Damascus Securities Exchange
- Type: Stock Exchange
- Location: Damascus, Syria
- Founded: 2009
- Owner: Damascus Securities Exchange
- Key people: Mohammad Ghassan Al-Qalla'a (Chairman) Salim Challah (Deputy Chairman) Abdul Razak Kasem (CEO)
- Currency: Syrian pound
- No. of listings: 37 as of October 2024
- Indices: DWX
- Website: www.dse.sy

= Damascus Securities Exchange =

Syrian stock exchange

The Damascus Securities Exchange (DSE) (سوق دمشق للأوراق المالية) is a stock exchange located in Damascus, Syria. Founded in 2009, it is the only stock exchange in Syria. The Damascus Securities Exchange is a member of the Federation of Euro-Asian Stock Exchanges.

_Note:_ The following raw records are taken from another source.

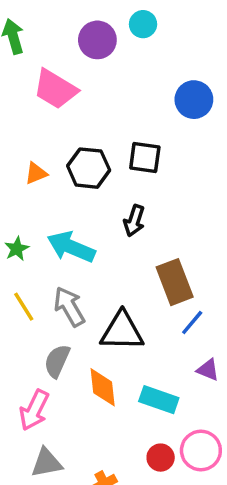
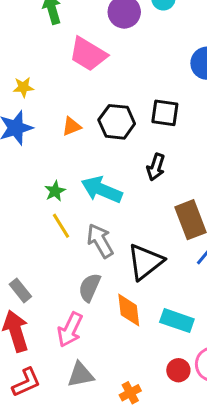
yellow line: (24, 307) -> (61, 226), moved
black triangle: (122, 331) -> (145, 262), turned -39

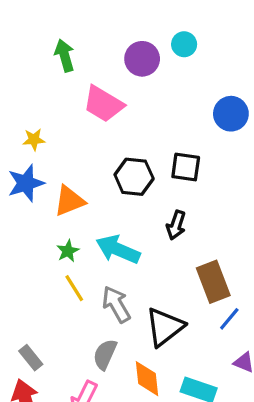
orange triangle: (72, 126) -> (69, 201), moved, size x1.5

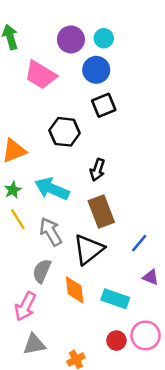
cyan circle: (184, 44) -> (104, 38), moved
blue circle: (231, 114) -> (96, 70), moved
black square: (186, 167) -> (104, 105), moved, turned -30
brown rectangle: (213, 282) -> (101, 211), moved

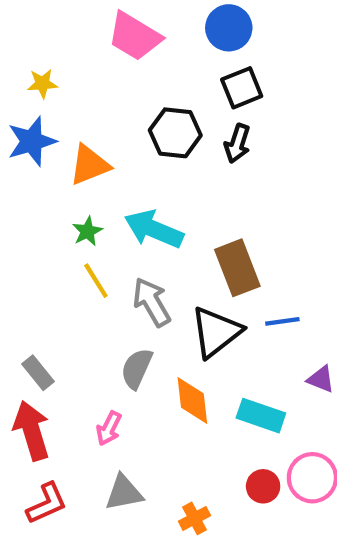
black arrow: (97, 170) -> (237, 144), moved
blue line: (139, 243) -> (282, 321), moved, turned 42
pink arrow: (25, 306) -> (109, 428), size x0.7

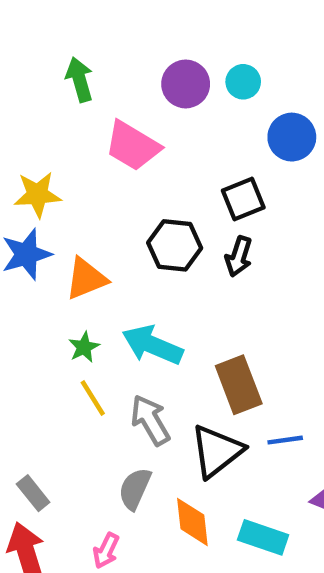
blue circle: (229, 28) -> (292, 137), moved
yellow star: (42, 84) -> (37, 195), size x1.5

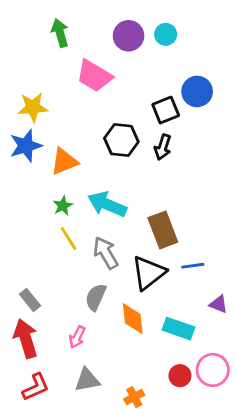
blue circle: (292, 137) -> (197, 91), moved

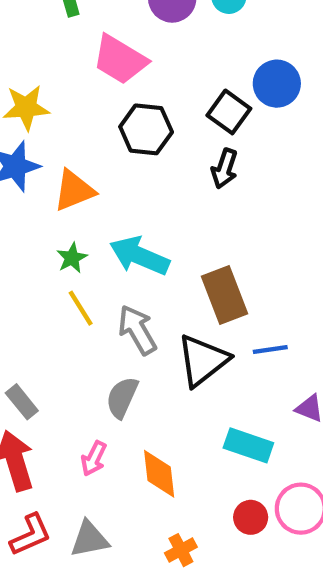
black square: (166, 110) -> (229, 112), turned -32
black hexagon: (121, 140) -> (146, 129), moved
orange diamond: (133, 319) -> (159, 474), moved
gray triangle: (87, 380) -> (89, 539), moved

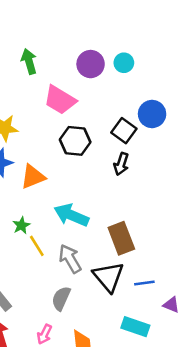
green star: (72, 258) -> (21, 225), moved
blue line: (270, 350) -> (144, 283), moved
black triangle: (203, 360) -> (108, 277), turned -32

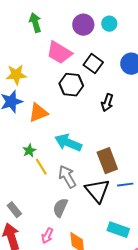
black square: (124, 131) -> (93, 64), moved
blue line: (144, 283) -> (125, 185), moved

It started with its premises in the Barzeh district. On 10 May 2022, it moved to the business district of Yaafour.

== History ==

=== Decree No. (55) (Securities Market Law) ===
On 1 October 2006, Syrian President Bashar al-Assad issued Decree No. (55) (Securities Market Law) ("the Decree"), providing for the establishment of a stock market in Syria. The market was to be known as the DSE. This decree stipulated that the market be self-financed, provided that it covers Government deficits. The Decree also provides for the opportunity to convert the market into a joint stock company.

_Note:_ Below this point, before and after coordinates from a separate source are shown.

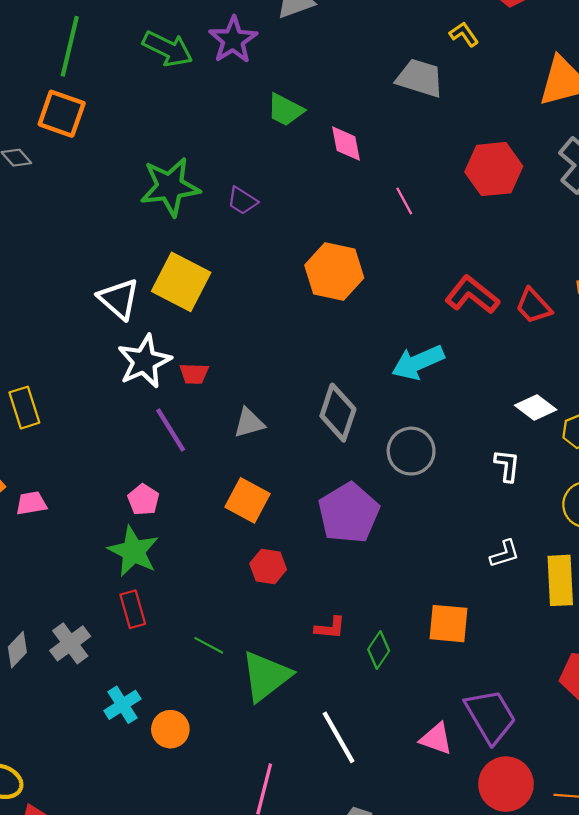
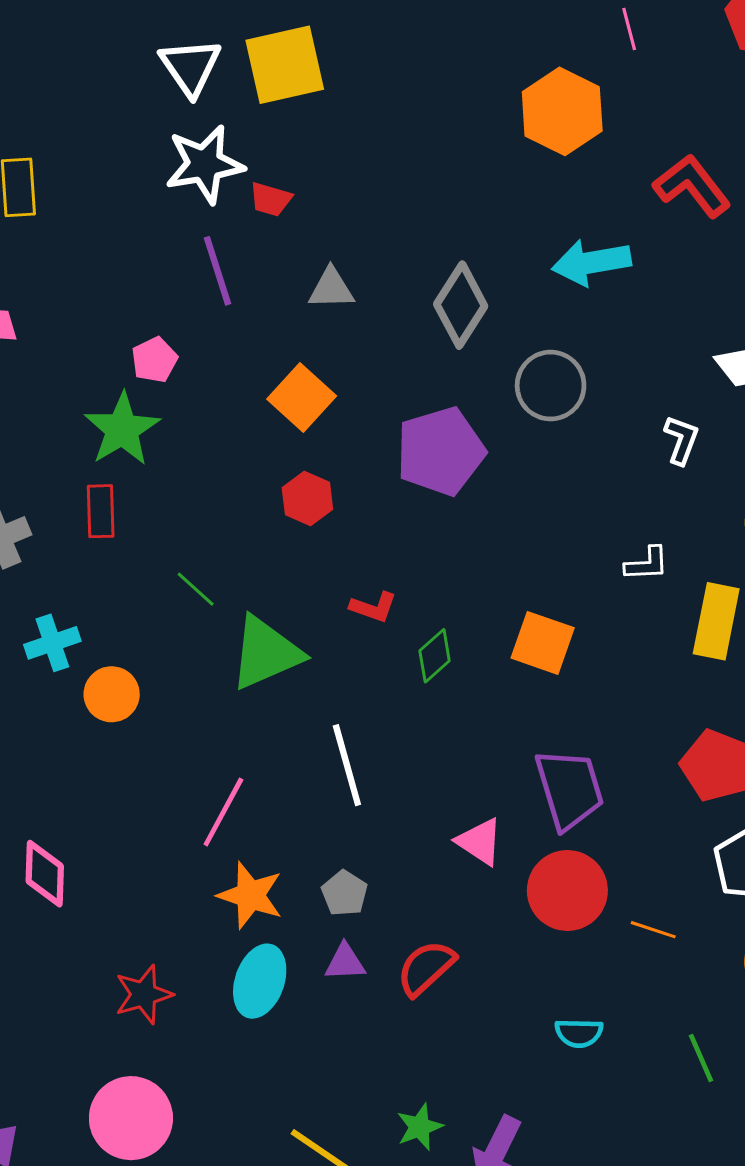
orange hexagon: (334, 271) -> (562, 111), moved
yellow square: (181, 282) -> (285, 65), turned 36
pink triangle: (436, 739) -> (480, 842), moved

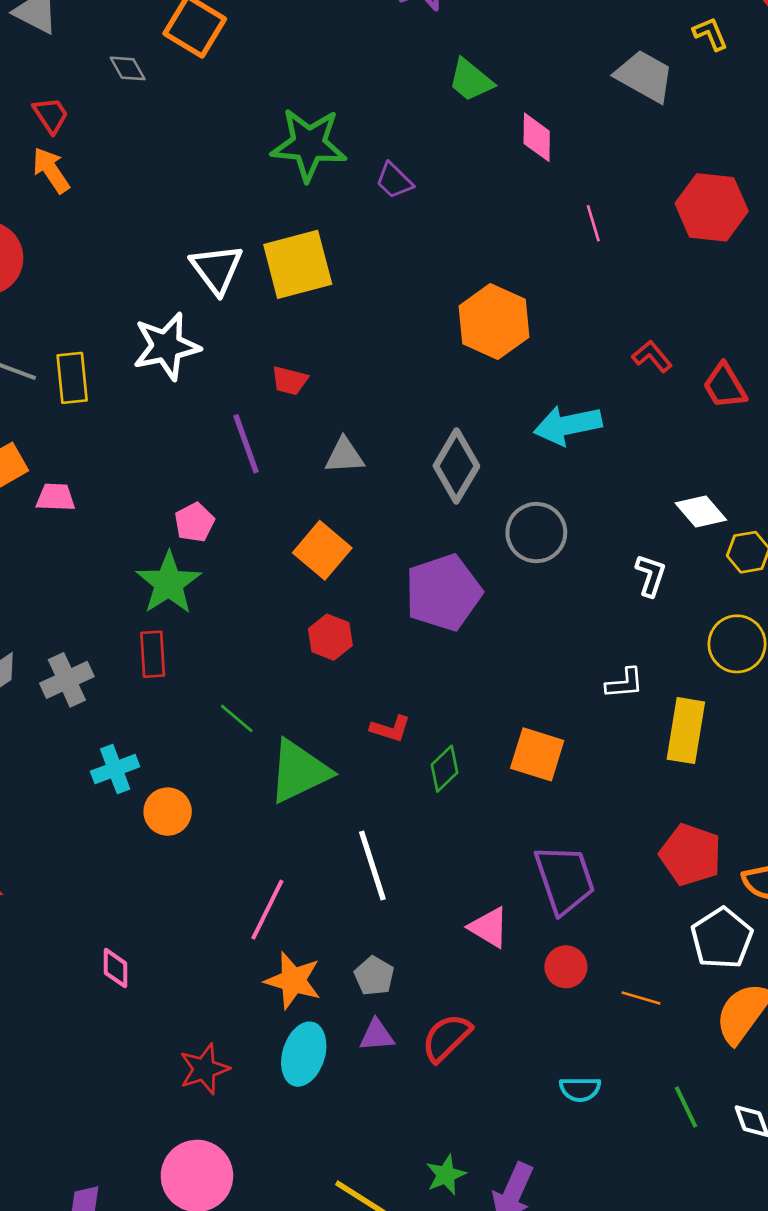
orange hexagon: (562, 111) -> (494, 322), moved
white star: (205, 164) -> (166, 346), moved
red L-shape: (692, 186) -> (652, 356), size x0.6
pink diamond: (45, 874) -> (115, 968), size x0.7
red circle: (567, 890) -> (566, 967), size x0.6

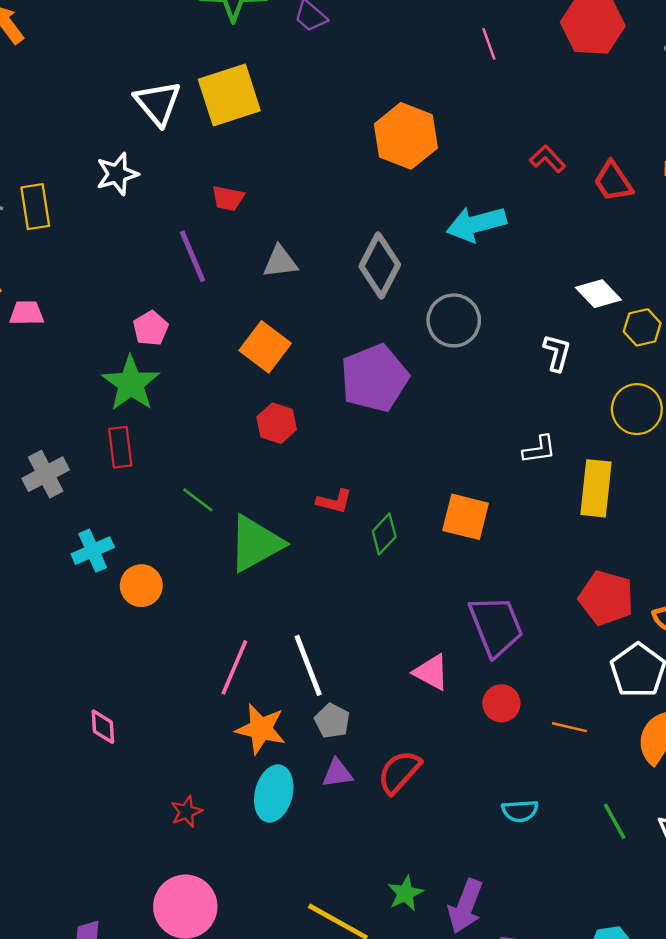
white star: (166, 346) -> (117, 174), size x0.7
white line: (372, 866) -> (308, 665), moved
red star: (204, 1069) -> (186, 812), size x0.7

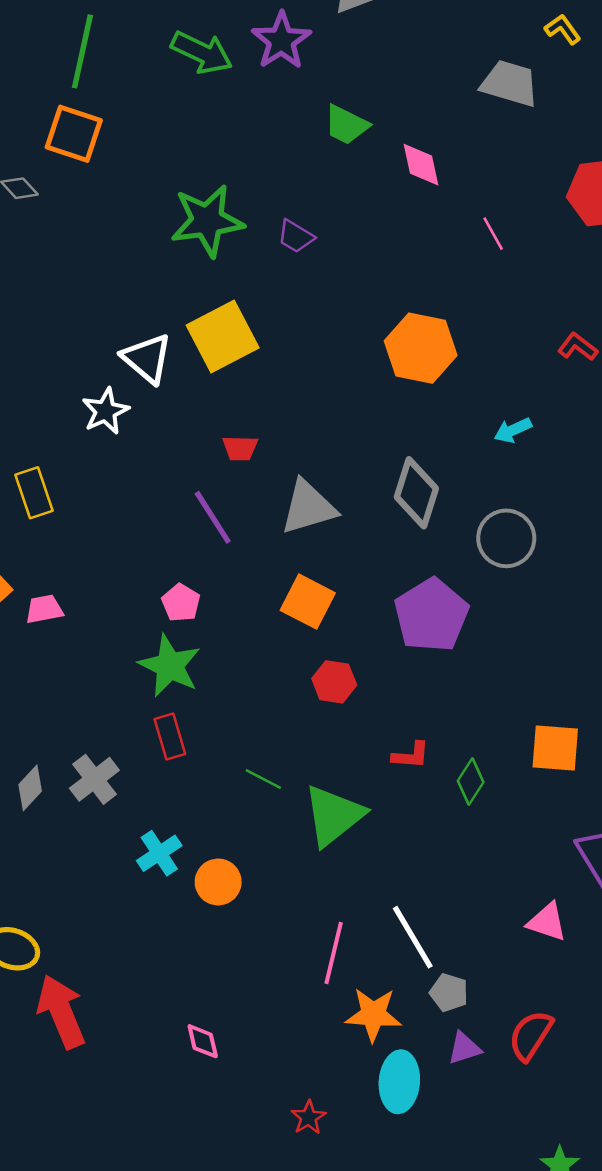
white star: (117, 174) -> (106, 411), moved
cyan arrow: (476, 224) -> (513, 430), size x0.6
gray triangle: (280, 262) -> (308, 507), size x1.5

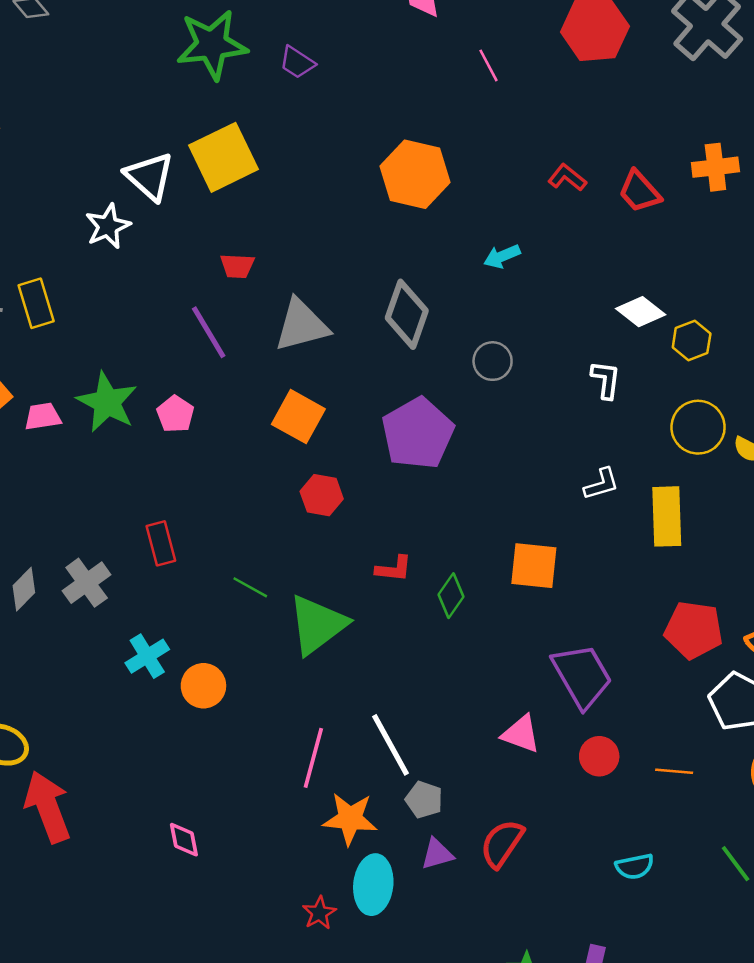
gray circle: (506, 538) -> (493, 361), size x0.7
green star: (170, 666) -> (107, 402), moved
red star: (308, 1117) -> (319, 913), moved

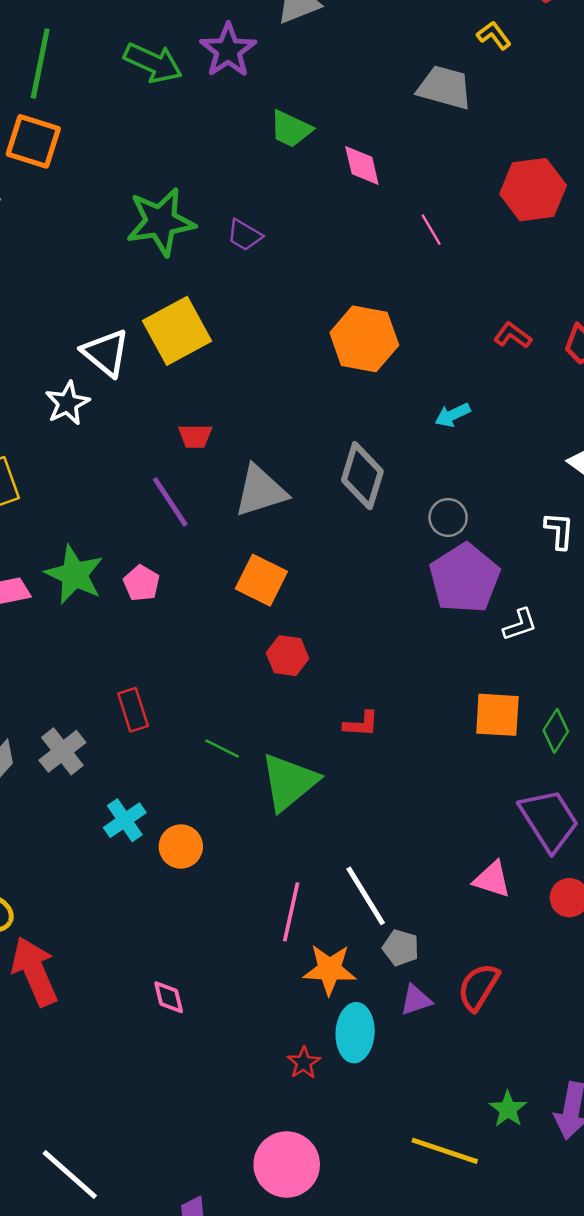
purple pentagon: (418, 433) -> (465, 578), moved
white L-shape: (601, 484) -> (520, 625), moved
green diamond: (451, 596) -> (556, 731), moved

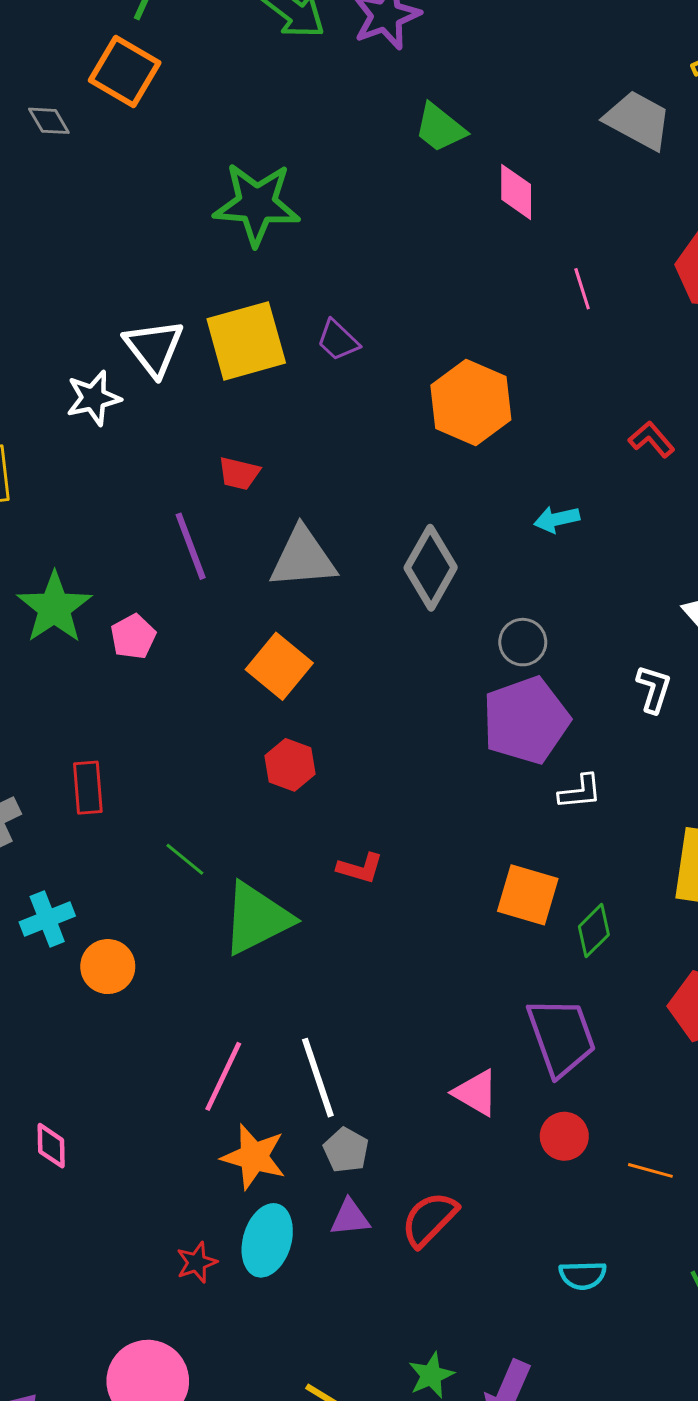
purple trapezoid: (245, 235) -> (338, 340), moved

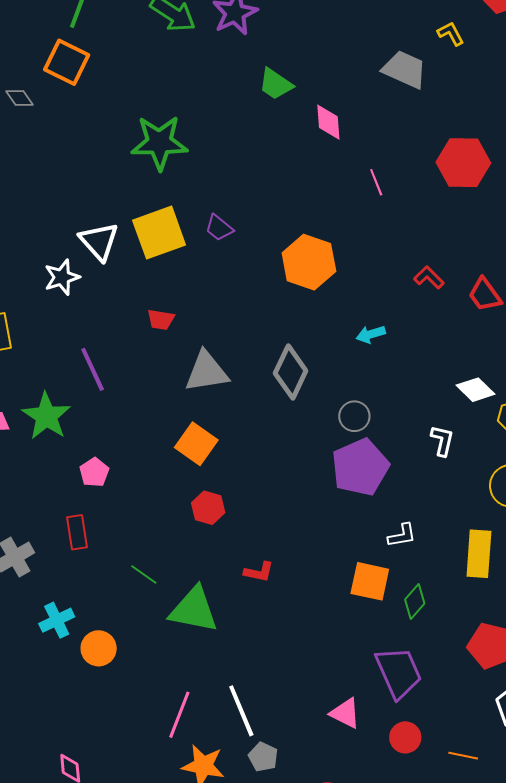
purple line: (191, 546) -> (93, 369), moved
pink pentagon: (133, 637) -> (94, 472), moved
white L-shape: (580, 792) -> (402, 535), moved
green triangle: (257, 918) -> (194, 610), turned 42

The DSE was to be run by a board of directors consisting of 9 members. The Prime Minister was to appoint these members based on recommendations provided by the Syrian Commission on Financial Market & Securities.

=== Official opening ===
The first official trades on the DSE were launched on 10 March 2009.

===Syrian war===

According to the International Monetary Fund (IMF), between March 2011 when the uprising began, and May 2012, the value of the Syrian pound had fallen 45 percent and the Damascus stock exchange decreased 40 percent.

=== Damascus Securities Exchange closing and reopening (December 2024 - June 2025) ===
On 8 December 2024, the Assad regime collapsed during a major offensive by opposition forces. The stock exchange was closed during the days leading up to the collapse. On 2 June 2025, the stock exchange reopened following a six-month closure. Syrian Finance Minister Mohammed Yisr Barnieh attended the reopening of the market and noted that the exchange “will operate as a private company and serve as a genuine hub for Syria’s economic development, with a strong focus on digital,” The move to reopen the market also comes as international restrictions on Syria's financial systems begin to ease in light of the United States and European nations announcing the lifting of sanctions that were applied to the system under the al-Assad dynasty’s rule.